Magnetite nanoparticles modulate microbial nitrate reduction pathways: Implications for nitrogen cycle in ferruginous oceans

Abstract Nitrogen (N) is an essential element for living organisms that limits the productivity of biospheres through time. It has been suggested that ferruginous anoxic waters could enhance the fraction of dissimilatory nitrate reduction to ammonium (DNRA) and conserve the biologically available N in the ecosystems. However, the role of mixed-valent iron [Fe(II)-Fe(III)] minerals (e.g., magnetite) in the microbially-mediated N cycle has been largely overlooked.

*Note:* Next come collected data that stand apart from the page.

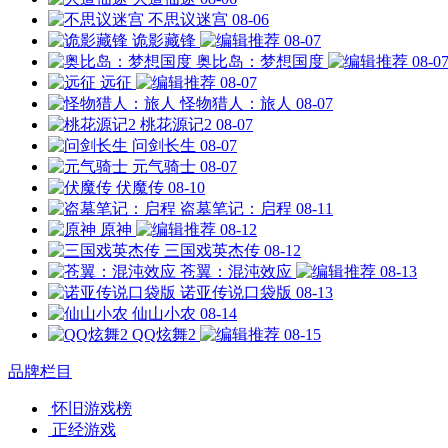
不思议迷宫
08-06
诡影藏锋
08-07
奥比岛：梦想国度
08-0
远征
08-07
怪物猎人：旅人
08-07
桃花源记2
08-07
问剑长生
08-07
元气骑士
08-07
伏魔传
08-10
盗墓笔记：启程
08-11
原神
08-12
三国戏英杰传
08-12
苍翼：混沌效应
08-13
诺亚传说口袋版
08-13
仙山小农
08-14
QQ炫舞2
08-15
品牌栏目
怀旧游戏榜
正经游戏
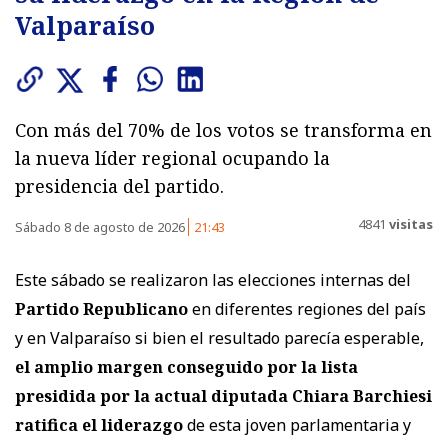
Valparaíso
Con más del 70% de los votos se transforma en
la nueva líder regional ocupando la
presidencia del partido.
4841
visitas
Sábado 8 de agosto de 2026
21:43
Este sábado se realizaron las elecciones internas del
Partido Republicano
en diferentes regiones del país
y en Valparaíso si bien el resultado parecía esperable,
el amplio margen conseguido por la lista
presidida por la actual diputada Chiara Barchiesi
ratifica el liderazgo
de esta joven parlamentaria y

Here we examine the microbial nitrate reduction in the presence/absence of magnetite nanoparticles (NPs) through a series of anaerobic bench experiments with a common denitrifying bacterium- Pseudogulbenkiania sp. strain 2002. Our results show that NH 4 + yield is remarkably enhanced by the presence of magnetite NPs; otherwise the reduction products are mainly N 2 O/N 2. Upon microbial nitrate reduction, magnetite NPs are partially oxidized to form a maghemite-magnetite solid solution. These findings demonstrate that magnetite NPs can partially modulate microbial nitrate reduction from denitrification to DNRA. This metabolic shift has significant implications for N retention in ferruginous water bodies that predominated the Precambrian oceans.